Последние слова застряли в горле взывавшего о помощи фигляра. Он так и стоял с открытым ртом и протянутой рукой, дожидаясь подачки. Ему не бросили ни одного гроша. Тогда, обманутый в своих надеждах, Типикули обернулся к атлету, вытиравшему пот со лба, чтобы скрыть свое смущение. В каком‑то бешенстве ринулся клоун к своим литаврам и передал им мучительную тревогу, снедавшую его душу. Они тут же издали грозные и зловещие звуки, которые потрясли даже самые черствые сердца. Наконец несколько су, три или четыре, покатились по земле.
Ну‑ка, Цнелла, поработай еще, дружище! Ведь голубке нашей дорогой… ты сам знаешь… нужно что‑нибудь принести съестного, да и детишки плачут от голода! Эх вы, красотки и франтики, откройте глаза, и вы увидите, — клянусь вам в этом, — то, чего никогда еще не видали: короля геркулесов и императора силачей! Вот он! Смотрите на него! Внимание!
Он больше не умолял, этот худосочный шут, он приказывал.
Весь побагровев, растерянный, с всклокоченными волосами, его мрачный партнер схватил за кольцо гирю в пятьдесят килограммов, наклонив голову, согнув спину, и гиря, описав в воздухе один, два, потом три круга, завертелась с такой скоростью, увлекая за собой этого смелого из смелых, что ее можно было принять за железное колесо, вращающееся на своей оси.
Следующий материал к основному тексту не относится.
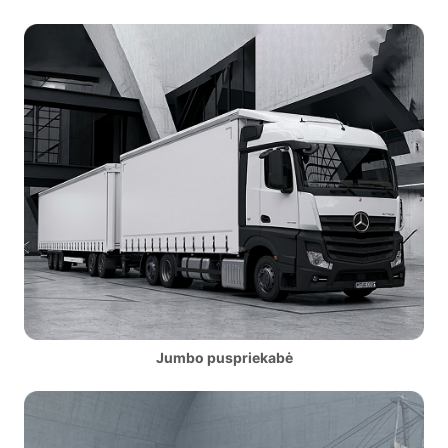
Jumbo puspriekabė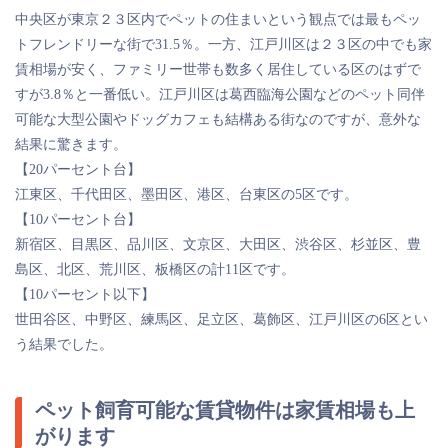
中央区が東京２３区内でペットの住まいという観点では最もペッ
トフレンドリーな街で31.5％。一方、江戸川区は２３区の中でも家
賃相場が安く、ファミリー世帯も数多く居住している区のはずで
すが3.8％と一番低い。江戸川区は葛西臨海公園などのペット同伴
可能な大型公園やドッグカフェも結構ある街なのですが、意外な
結果に驚きます。
【20パーセント台】
江東区、千代田区、墨田区、港区、台東区の5区です。
【10パーセント台】
新宿区、目黒区、品川区、文京区、大田区、渋谷区、杉並区、豊
島区、北区、荒川区、板橋区の計11区です。
【10パーセント以下】
世田谷区、中野区、練馬区、足立区、葛飾区、江戸川区の6区とい
う結果でした。
ペット飼育可能な賃貸物件は家賃相場も上
がります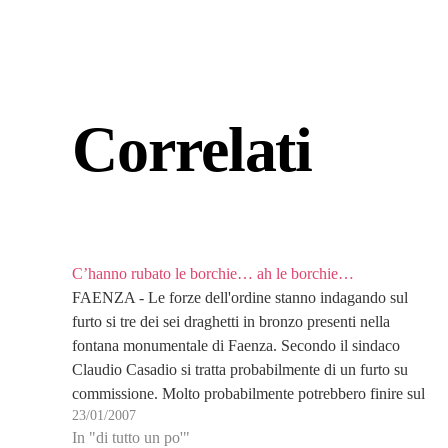
Correlati
C’hanno rubato le borchie… ah le borchie…
FAENZA - Le forze dell'ordine stanno indagando sul
furto si tre dei sei draghetti in bronzo presenti nella
fontana monumentale di Faenza. Secondo il sindaco
Claudio Casadio si tratta probabilmente di un furto su
commissione. Molto probabilmente potrebbero finire sul
23/01/2007
mercato nero dell'arte. La fontana monumentale di
In "di tutto un po'"
Faenza è una…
Он работал с каким‑то остервенением под дождем, который, казалось, сверлил ему кожу, под ветром, от которого леденела кровь в жилах, среди жидкой грязи и сырости, пронизывающей до мозга костей. Он работал, работал, уже окутанный вечерней мглою, на фоне которой сам выделялся белым призраком, вращающимся и огромным.
— Подайте что‑нибудь, дворяне и простой народ, не скупитесь!
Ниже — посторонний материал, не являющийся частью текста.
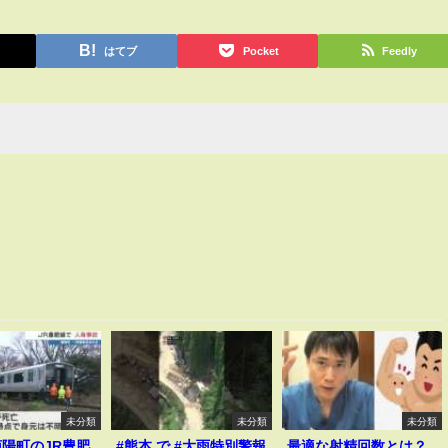
はてブ
Pocket
Feedly
未分類
未分類
未分類
陽町のJR豊肥
#熊本 で #大雨特別警報
最適な射精回数とは？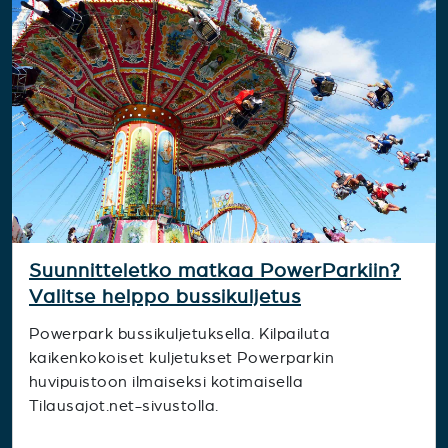
Suunnitteletko matkaa PowerParkiin?
Valitse helppo bussikuljetus
Powerpark bussikuljetuksella. Kilpailuta
kaikenkokoiset kuljetukset Powerparkin
huvipuistoon ilmaiseksi kotimaisella
Tilausajot.net-sivustolla.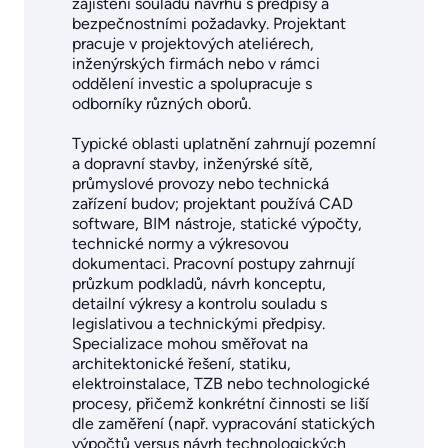
zajištění souladu návrhu s předpisy a
bezpečnostními požadavky. Projektant
pracuje v projektových ateliérech,
inženýrských firmách nebo v rámci
oddělení investic a spolupracuje s
odborníky různých oborů.
Typické oblasti uplatnění zahrnují pozemní
a dopravní stavby, inženýrské sítě,
průmyslové provozy nebo technická
zařízení budov; projektant používá CAD
software, BIM nástroje, statické výpočty,
technické normy a výkresovou
dokumentaci. Pracovní postupy zahrnují
průzkum podkladů, návrh konceptu,
detailní výkresy a kontrolu souladu s
legislativou a technickými předpisy.
Specializace mohou směřovat na
architektonické řešení, statiku,
elektroinstalace, TZB nebo technologické
procesy, přičemž konkrétní činnosti se liší
dle zaměření (např. vypracování statických
výpočtů versus návrh technologických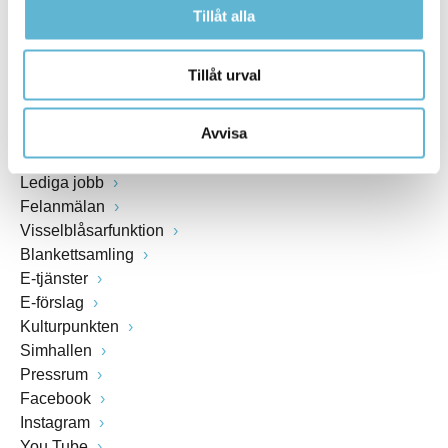
Tillåt alla
Org.nr: 212000-0894
Tillåt urval
SNABBVAL
Avvisa
Öppettider växel och reception i kommunhuset
Anslagstavla
Lediga jobb
Felanmälan
Visselblåsarfunktion
Blankettsamling
E-tjänster
E-förslag
Kulturpunkten
Simhallen
Pressrum
Facebook
Instagram
You Tube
И деревянная колотушка шута, игравшего сразу на двух инструментах, неутомимо поднималась и опускалась с головокружительной быстротой.
Укрывшись под жестяным зонтом, который гоготал всеми своими отверстиями, звенел всеми бубенцами, большой барабан, по которому дубасил паяц, грохотал, подобно грому, гремел, как пушка. Увы! Увы! Присутствовавшие на этом шабаше имели глаза, имели уши, но лишены были сострадания, и раскрыть свои кошельки они не пожелали.